Could you restate word for word the lines running from the one with "The Week Staff" to the end of the data, both ends included, but without pictures?
#### Study material ####
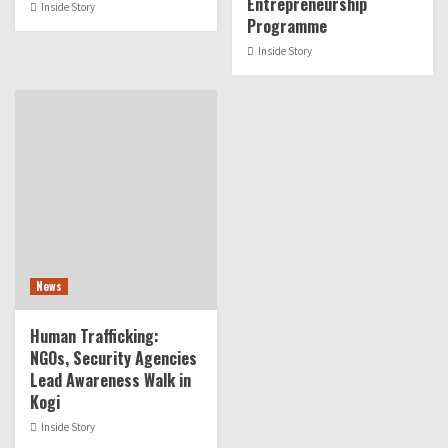
Entrepreneurship
Inside Story
Programme
Inside Story
News
Human Trafficking:
NGOs, Security Agencies
Lead Awareness Walk in
Kogi
Inside Story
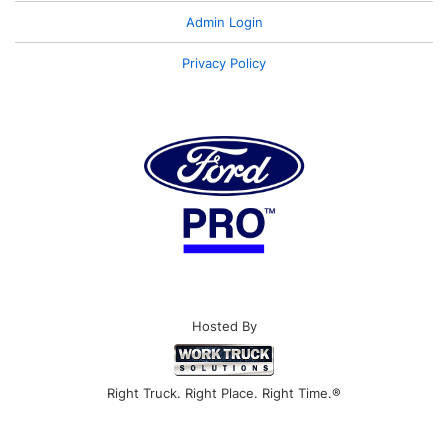
Admin Login
Privacy Policy
Hosted By
Right Truck. Right Place. Right Time.®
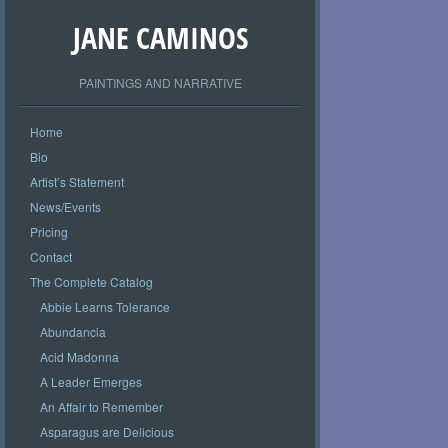
JANE CAMINOS
PAINTINGS AND NARRATIVE
Home
Bio
Artist’s Statement
News/Events
Pricing
Contact
The Complete Catalog
Abbie Learns Tolerance
Abundancia
Acid Madonna
A Leader Emerges
An Affair to Remember
Asparagus are Delicious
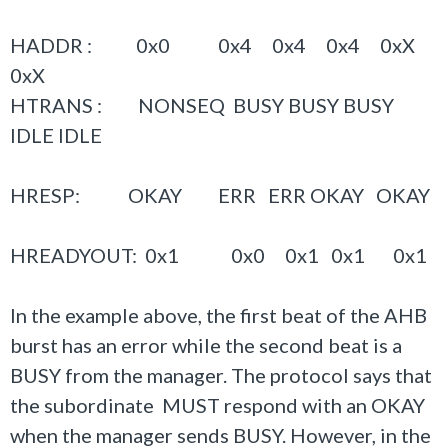
HADDR : 0x0 0x4 0x4 0x4 0xX
0xX
HTRANS : NONSEQ BUSY BUSY BUSY
IDLE IDLE
HRESP: OKAY ERR ERR OKAY OKAY
HREADYOUT: 0x1 0x0 0x1 0x1 0x1
In the example above, the first beat of the AHB
burst has an error while the second beat is a
BUSY from the manager. The protocol says that
the subordinate MUST respond with an OKAY
when the manager sends BUSY. However, in the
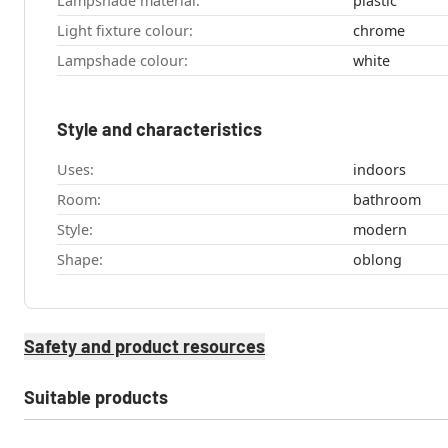
Lampshade material:
plastic
Light fixture colour:
chrome
Lampshade colour:
white
Style and characteristics
Uses:
indoors
Room:
bathroom
Style:
modern
Shape:
oblong
Safety and product resources
Suitable products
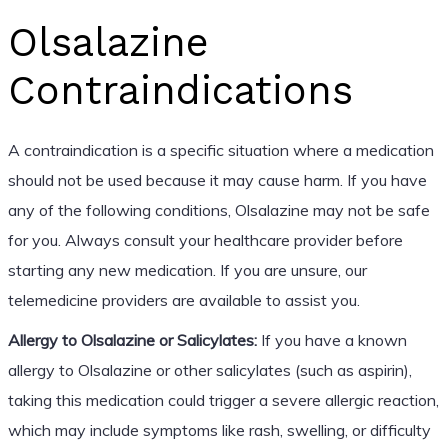
Olsalazine
Contraindications
A contraindication is a specific situation where a medication
should not be used because it may cause harm. If you have
any of the following conditions, Olsalazine may not be safe
for you. Always consult your healthcare provider before
starting any new medication. If you are unsure, our
telemedicine providers are available to assist you.
Allergy to Olsalazine or Salicylates:
If you have a known
allergy to Olsalazine or other salicylates (such as aspirin),
taking this medication could trigger a severe allergic reaction,
which may include symptoms like rash, swelling, or difficulty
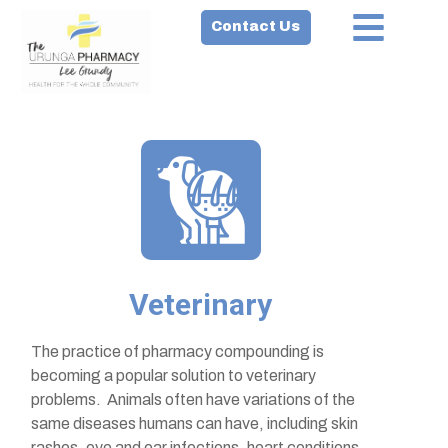
Contact Us
Veterinary
The practice of pharmacy compounding is
becoming a popular solution to veterinary
problems. Animals often have variations of the
same diseases humans can have, including skin
rashes, eye and ear infections, heart conditions,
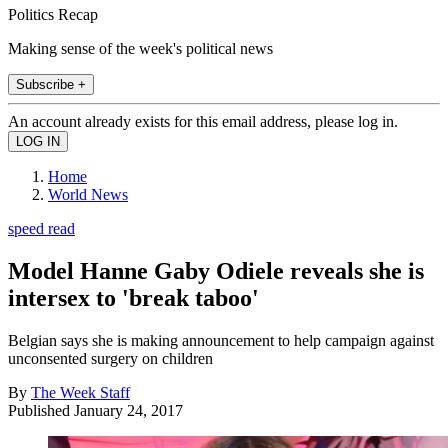
Politics Recap
Making sense of the week's political news
Subscribe +
An account already exists for this email address, please log in.
Home
World News
speed read
Model Hanne Gaby Odiele reveals she is
intersex to 'break taboo'
Belgian says she is making announcement to help campaign against
unconsented surgery on children
By
The Week Staff
Published
January 24, 2017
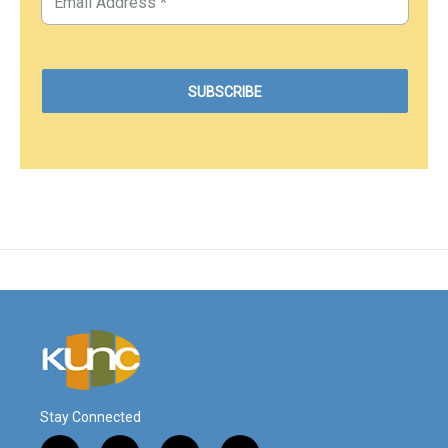
Stay Connected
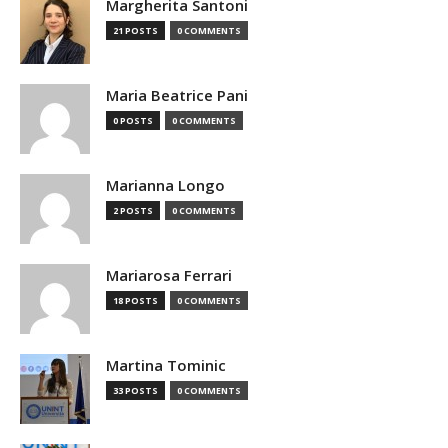
Margherita Santoni
21 POSTS
0 COMMENTS
Maria Beatrice Pani
0 POSTS
0 COMMENTS
Marianna Longo
2 POSTS
0 COMMENTS
Mariarosa Ferrari
18 POSTS
0 COMMENTS
Martina Tominic
33 POSTS
0 COMMENTS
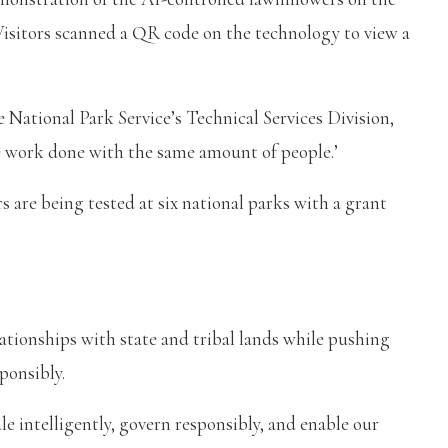
Visitors scanned a QR code on the technology to view a
e National Park Service’s Technical Services Division,
re work done with the same amount of people.’
are being tested at six national parks with a grant
ationships with state and tribal lands while pushing
ponsibly.
le intelligently, govern responsibly, and enable our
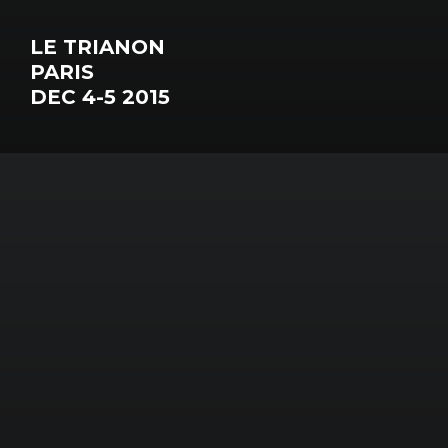
LE TRIANON
PARIS
DEC 4-5 2015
####
> **Your solution**:
The Week Staff
Published
January 24, 2017
Stay Connected
Margherita Santoni
21 POSTS
0 COMMENTS
Maria Beatrice Pani
0 POSTS
0 COMMENTS
Marianna Longo
2 POSTS
0 COMMENTS
Mariarosa Ferrari
18 POSTS
0 COMMENTS
Martina Tominic
33 POSTS
0 COMMENTS
Visitors scanned a QR code on the technology to view a
e National Park Service’s Technical Services Division,
re work done with the same amount of people.’
are being tested at six national parks with a grant
ationships with state and tribal lands while pushing
ponsibly.
le intelligently, govern responsibly, and enable our
LE TRIANON
PARIS
DEC 4-5 2015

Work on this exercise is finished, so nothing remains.